◆ **Stored items from a collection**:
•••
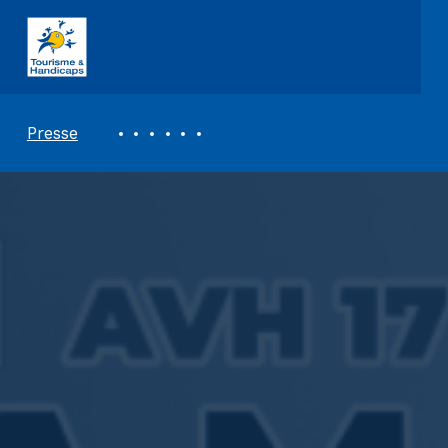
ASSOCIATION TOURISME ET HANDICAPS
REVUE DE PRESSE
Presse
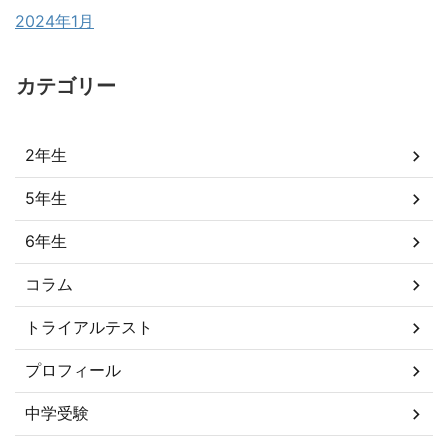
2024年1月
カテゴリー
2年生
5年生
6年生
コラム
トライアルテスト
プロフィール
中学受験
•••
◆ **EXERCISE**:
The copy you return must match the records above exactly, minus any images.

◆ **ANSWER**:
ASSOCIATION TOURISME ET HANDICAPS
REVUE DE PRESSE
Presse
2024年1月
カテゴリー
2年生
5年生
6年生
コラム
トライアルテスト
プロフィール
中学受験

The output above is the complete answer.